Goal of the exercise.
Transcribe word for word the lines below from the line with "Código promocional de $10 de descuento" through the line with "Естественно-научные дисциплины", ends included.

Records provided.
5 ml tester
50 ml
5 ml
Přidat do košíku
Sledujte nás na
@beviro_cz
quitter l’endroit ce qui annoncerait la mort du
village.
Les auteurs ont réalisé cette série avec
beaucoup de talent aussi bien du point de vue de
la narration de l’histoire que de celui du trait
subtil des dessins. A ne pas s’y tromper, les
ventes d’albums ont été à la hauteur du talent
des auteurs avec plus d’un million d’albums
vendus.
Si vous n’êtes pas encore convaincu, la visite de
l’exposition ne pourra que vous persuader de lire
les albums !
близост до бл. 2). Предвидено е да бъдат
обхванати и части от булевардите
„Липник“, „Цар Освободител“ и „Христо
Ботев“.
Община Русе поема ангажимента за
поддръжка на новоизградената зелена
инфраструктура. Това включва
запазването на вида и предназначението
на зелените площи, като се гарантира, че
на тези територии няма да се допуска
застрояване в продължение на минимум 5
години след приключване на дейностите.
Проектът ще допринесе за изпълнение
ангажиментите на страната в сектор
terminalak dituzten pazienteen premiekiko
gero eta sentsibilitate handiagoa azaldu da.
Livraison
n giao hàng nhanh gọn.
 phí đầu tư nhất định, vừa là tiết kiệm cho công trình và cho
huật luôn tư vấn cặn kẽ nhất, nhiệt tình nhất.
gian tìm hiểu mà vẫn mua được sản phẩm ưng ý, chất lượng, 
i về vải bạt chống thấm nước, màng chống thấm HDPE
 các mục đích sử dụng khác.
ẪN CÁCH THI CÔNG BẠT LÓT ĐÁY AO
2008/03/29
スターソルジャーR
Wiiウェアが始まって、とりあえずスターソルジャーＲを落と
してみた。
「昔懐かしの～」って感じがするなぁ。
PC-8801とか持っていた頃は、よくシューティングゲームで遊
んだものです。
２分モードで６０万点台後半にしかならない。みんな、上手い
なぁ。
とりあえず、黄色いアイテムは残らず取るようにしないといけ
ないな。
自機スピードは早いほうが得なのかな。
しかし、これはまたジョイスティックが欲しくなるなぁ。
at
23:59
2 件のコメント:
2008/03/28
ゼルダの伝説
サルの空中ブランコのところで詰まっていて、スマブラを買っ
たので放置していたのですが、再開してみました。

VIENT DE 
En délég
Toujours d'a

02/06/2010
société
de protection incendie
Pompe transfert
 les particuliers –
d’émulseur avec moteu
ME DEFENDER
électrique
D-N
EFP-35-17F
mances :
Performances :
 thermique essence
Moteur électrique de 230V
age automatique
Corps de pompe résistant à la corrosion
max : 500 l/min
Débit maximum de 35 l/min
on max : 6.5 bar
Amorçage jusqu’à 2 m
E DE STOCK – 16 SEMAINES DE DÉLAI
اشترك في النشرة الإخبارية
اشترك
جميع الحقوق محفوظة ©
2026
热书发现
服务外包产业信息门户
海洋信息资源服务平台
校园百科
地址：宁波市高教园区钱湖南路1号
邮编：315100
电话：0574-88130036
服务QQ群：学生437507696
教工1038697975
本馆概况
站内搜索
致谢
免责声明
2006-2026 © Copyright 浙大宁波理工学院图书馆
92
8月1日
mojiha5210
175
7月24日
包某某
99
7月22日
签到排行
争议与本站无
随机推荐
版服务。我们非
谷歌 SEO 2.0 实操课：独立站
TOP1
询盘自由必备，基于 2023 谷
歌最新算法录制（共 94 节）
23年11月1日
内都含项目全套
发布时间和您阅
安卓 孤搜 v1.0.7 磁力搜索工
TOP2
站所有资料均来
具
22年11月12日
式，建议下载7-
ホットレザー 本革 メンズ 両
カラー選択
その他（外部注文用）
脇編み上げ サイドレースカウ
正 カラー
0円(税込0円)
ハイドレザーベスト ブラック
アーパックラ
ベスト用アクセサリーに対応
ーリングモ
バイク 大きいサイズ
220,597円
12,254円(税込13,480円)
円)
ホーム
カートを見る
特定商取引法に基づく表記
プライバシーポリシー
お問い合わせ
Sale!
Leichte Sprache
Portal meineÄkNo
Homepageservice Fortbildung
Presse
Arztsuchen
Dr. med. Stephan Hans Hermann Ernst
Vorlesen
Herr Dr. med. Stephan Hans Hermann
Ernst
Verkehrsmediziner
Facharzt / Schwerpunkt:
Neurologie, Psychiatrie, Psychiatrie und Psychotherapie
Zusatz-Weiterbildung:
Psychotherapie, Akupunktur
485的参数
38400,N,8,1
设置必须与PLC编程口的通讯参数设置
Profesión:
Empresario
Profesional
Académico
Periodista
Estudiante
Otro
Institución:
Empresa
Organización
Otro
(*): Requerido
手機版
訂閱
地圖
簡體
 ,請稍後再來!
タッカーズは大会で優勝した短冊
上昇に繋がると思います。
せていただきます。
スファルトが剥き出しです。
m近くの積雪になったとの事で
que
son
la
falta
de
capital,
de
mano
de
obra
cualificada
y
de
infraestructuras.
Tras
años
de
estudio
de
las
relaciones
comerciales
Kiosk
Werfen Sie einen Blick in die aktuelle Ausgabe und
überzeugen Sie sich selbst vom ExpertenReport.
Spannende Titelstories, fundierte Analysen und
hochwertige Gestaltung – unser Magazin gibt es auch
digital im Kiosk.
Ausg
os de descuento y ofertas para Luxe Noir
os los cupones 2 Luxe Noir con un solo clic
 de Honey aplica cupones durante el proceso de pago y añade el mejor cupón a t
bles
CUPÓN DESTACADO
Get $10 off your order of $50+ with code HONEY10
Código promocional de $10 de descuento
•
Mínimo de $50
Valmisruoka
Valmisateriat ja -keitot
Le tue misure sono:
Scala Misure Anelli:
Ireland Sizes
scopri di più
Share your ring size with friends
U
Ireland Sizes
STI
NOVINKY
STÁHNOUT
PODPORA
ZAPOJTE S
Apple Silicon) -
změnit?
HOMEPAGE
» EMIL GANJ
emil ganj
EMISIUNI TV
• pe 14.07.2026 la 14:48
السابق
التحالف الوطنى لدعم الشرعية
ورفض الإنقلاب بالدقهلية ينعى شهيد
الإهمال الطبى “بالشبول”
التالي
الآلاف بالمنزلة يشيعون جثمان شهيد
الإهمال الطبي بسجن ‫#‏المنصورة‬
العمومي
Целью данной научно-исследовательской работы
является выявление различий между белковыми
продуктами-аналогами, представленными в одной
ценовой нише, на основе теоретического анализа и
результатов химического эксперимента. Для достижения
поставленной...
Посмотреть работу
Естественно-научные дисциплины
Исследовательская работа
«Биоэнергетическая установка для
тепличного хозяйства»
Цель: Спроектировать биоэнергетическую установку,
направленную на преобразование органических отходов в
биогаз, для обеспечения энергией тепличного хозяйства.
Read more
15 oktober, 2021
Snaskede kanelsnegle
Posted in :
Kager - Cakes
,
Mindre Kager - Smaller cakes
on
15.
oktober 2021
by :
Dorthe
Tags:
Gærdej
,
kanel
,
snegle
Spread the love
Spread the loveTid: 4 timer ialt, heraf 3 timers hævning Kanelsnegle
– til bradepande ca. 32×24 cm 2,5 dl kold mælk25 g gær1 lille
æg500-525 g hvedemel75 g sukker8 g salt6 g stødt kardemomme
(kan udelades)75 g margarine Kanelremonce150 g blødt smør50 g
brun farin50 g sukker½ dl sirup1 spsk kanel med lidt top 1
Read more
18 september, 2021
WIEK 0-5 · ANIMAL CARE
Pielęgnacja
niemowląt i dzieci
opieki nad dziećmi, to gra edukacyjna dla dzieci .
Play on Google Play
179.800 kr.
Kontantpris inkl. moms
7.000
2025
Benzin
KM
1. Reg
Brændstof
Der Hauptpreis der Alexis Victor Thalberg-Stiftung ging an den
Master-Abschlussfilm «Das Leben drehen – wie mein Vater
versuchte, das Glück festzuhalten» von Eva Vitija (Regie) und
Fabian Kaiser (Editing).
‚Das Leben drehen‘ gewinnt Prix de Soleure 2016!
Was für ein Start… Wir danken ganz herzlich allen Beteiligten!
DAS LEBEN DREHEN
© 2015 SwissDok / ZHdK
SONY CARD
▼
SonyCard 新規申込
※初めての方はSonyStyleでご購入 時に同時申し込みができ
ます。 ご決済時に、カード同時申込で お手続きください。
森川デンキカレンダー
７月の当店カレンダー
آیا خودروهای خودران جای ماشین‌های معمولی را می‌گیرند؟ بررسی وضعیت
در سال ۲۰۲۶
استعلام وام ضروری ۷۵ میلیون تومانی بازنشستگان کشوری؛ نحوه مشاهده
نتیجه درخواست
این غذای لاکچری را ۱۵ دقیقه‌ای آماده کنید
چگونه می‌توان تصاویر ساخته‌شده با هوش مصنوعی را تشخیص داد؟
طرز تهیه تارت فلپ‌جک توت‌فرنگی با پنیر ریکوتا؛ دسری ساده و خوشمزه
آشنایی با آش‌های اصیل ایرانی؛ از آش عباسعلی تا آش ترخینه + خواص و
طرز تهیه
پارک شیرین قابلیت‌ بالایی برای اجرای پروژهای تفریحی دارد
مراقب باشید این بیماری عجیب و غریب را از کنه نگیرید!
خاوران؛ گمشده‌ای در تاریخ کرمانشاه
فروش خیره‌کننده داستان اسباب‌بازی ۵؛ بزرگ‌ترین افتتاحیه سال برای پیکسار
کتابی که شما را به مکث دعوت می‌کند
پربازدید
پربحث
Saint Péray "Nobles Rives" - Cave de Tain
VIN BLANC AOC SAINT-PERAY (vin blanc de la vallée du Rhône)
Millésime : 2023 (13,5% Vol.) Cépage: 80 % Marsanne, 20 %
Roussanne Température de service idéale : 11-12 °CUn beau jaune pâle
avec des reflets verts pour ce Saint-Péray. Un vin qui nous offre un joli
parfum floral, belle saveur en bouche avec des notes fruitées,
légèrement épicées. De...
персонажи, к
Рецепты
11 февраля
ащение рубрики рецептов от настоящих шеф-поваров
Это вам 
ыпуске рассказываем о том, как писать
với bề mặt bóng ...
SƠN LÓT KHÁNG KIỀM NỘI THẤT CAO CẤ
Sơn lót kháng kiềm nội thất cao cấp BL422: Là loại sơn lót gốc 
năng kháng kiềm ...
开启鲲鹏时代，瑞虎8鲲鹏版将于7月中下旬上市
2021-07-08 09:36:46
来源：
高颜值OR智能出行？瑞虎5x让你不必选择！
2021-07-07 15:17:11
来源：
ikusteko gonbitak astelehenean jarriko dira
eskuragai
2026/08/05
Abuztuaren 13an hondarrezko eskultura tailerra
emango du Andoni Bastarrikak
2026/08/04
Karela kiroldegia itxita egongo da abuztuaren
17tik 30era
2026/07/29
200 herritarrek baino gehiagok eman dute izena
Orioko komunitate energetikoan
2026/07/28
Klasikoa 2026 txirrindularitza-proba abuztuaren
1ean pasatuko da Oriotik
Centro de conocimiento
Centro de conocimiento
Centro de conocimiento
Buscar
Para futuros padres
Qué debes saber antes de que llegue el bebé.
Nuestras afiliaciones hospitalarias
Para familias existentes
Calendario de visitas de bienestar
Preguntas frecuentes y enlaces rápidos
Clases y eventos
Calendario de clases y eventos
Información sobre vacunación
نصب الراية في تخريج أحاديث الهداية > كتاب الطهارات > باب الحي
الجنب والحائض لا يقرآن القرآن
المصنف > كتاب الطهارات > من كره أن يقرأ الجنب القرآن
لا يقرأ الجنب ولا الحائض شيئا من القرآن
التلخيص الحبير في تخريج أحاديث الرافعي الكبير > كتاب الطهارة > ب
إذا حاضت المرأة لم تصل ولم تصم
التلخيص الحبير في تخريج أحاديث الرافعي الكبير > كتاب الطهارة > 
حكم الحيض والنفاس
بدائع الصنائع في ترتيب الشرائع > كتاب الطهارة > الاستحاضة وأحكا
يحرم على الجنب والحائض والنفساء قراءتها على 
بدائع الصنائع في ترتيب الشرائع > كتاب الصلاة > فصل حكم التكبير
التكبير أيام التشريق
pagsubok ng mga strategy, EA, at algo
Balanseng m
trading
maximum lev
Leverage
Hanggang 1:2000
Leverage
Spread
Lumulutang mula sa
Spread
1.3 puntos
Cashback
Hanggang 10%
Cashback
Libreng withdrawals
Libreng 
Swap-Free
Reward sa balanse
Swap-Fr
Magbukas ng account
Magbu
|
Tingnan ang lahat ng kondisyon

Completed task.
Código promocional de $10 de descuento
•
Mínimo de $50
Valmisruoka
Valmisateriat ja -keitot
Le tue misure sono:
Scala Misure Anelli:
Ireland Sizes
scopri di più
Share your ring size with friends
U
Ireland Sizes
STI
NOVINKY
STÁHNOUT
PODPORA
ZAPOJTE S
Apple Silicon) -
změnit?
HOMEPAGE
» EMIL GANJ
emil ganj
EMISIUNI TV
• pe 14.07.2026 la 14:48
السابق
التحالف الوطنى لدعم الشرعية
ورفض الإنقلاب بالدقهلية ينعى شهيد
الإهمال الطبى “بالشبول”
التالي
الآلاف بالمنزلة يشيعون جثمان شهيد
الإهمال الطبي بسجن ‫#‏المنصورة‬
العمومي
Целью данной научно-исследовательской работы
является выявление различий между белковыми
продуктами-аналогами, представленными в одной
ценовой нише, на основе теоретического анализа и
результатов химического эксперимента. Для достижения
поставленной...
Посмотреть работу
Естественно-научные дисциплины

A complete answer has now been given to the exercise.